The General ALOHA Throughput Formula:
For any ALOHA-style protocol with vulnerable period αT:
$$S = G \cdot e^{-\alpha G}$$
Where:
Optimal Load:
$$G^* = \frac{1}{\alpha}$$
Maximum Throughput:
$$S_{max} = \frac{1}{\alpha e}$$
| Property | General Formula | Pure ALOHA (α=2) | Slotted ALOHA (α=1) |
|---|---|---|---|
| Vulnerable period | αT | 2T | T |
| Success probability | e^(-αG) | e^(-2G) | e^(-G) |
| Throughput S | Ge^(-αG) | Ge^(-2G) | Ge^(-G) |
| Optimal load G* | 1/α | 0.5 | 1.0 |
| S_max | 1/(αe) | 1/(2e) ≈ 18.4% | 1/e ≈ 36.8% |
| Avg attempts at G* | e^(αG*) = e | e ≈ 2.72 | e ≈ 2.72 |
| P(success) at G* | e^(-1) | 36.8% | 36.8% |
Key Insights from the Framework:
The vulnerable period is everything: It alone determines maximum efficiency
Success probability at optimum is invariant: Both protocols achieve 36.8% per-attempt success at their optimal points
Average attempts at optimum is invariant: Both require ~2.72 attempts per successful frame at optimal load
The slot boundary makes the difference: Synchronization halves α from 2 to 1
Further improvement requires reducing α below 1: This would require overlapping transmissions to succeed (e.g., CDMA spread spectrum approaches)

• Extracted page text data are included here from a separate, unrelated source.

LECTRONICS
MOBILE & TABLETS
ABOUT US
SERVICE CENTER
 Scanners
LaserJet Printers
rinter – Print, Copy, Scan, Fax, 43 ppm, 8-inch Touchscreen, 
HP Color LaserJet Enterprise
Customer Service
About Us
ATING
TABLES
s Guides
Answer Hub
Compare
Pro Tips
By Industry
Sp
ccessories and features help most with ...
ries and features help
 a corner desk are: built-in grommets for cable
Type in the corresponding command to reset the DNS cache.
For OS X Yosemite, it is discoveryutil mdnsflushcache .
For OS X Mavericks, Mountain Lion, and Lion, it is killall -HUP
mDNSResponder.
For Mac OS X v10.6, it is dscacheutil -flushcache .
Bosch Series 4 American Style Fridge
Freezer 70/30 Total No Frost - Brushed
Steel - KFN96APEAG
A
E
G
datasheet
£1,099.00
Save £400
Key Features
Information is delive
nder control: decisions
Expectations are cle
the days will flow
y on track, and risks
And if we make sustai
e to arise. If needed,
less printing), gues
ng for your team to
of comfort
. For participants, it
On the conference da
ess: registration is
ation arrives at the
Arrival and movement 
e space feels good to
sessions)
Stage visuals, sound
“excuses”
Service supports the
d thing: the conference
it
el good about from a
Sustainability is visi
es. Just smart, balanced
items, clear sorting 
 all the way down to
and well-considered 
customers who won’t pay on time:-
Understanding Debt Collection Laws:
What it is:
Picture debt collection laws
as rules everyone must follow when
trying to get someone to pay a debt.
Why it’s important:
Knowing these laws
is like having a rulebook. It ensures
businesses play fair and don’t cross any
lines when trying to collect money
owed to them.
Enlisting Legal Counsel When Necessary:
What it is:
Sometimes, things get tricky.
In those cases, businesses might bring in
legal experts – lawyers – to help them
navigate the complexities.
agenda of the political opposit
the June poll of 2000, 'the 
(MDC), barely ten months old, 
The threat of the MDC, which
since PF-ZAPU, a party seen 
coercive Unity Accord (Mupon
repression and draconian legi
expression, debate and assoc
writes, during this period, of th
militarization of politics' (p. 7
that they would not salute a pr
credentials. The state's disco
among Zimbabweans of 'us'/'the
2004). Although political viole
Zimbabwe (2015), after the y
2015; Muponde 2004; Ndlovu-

More advanced protocols (CSMA, CSMA/CD) reduce α further by avoiding transmissions during ongoing ones, approaching α→0 (vulnerable period → 0) in ideal conditions. However, they still have non-zero vulnerability due to propagation delay and sensing limitations.
We've completed our rigorous analysis of the ALOHA protocol family. Here's the complete picture:
The Master Equations:
| Protocol | Throughput | Optimal G | S_max |
|---|---|---|---|
| Pure ALOHA | S = Ge^{-2G} | 0.5 | 1/(2e) ≈ 18.4% |
| Slotted ALOHA | S = Ge^{-G} | 1.0 | 1/e ≈ 36.8% |
Module Complete:
You now have a comprehensive understanding of the ALOHA protocol family—from Pure ALOHA's pioneering 'transmit-at-will' philosophy, through the critical vulnerable period concept, to Slotted ALOHA's synchronized improvement. These protocols, though over 50 years old, remain foundational to modern wireless systems and provide the conceptual framework for understanding all contention-based multiple access.
Congratulations! You've mastered the ALOHA protocol family—Pure ALOHA's 18.4% and Slotted ALOHA's 36.8% maximum efficiencies, the mathematical derivations behind these limits, and the practical trade-offs involved. This knowledge is foundational for understanding CSMA, CSMA/CD, and all modern random access protocols.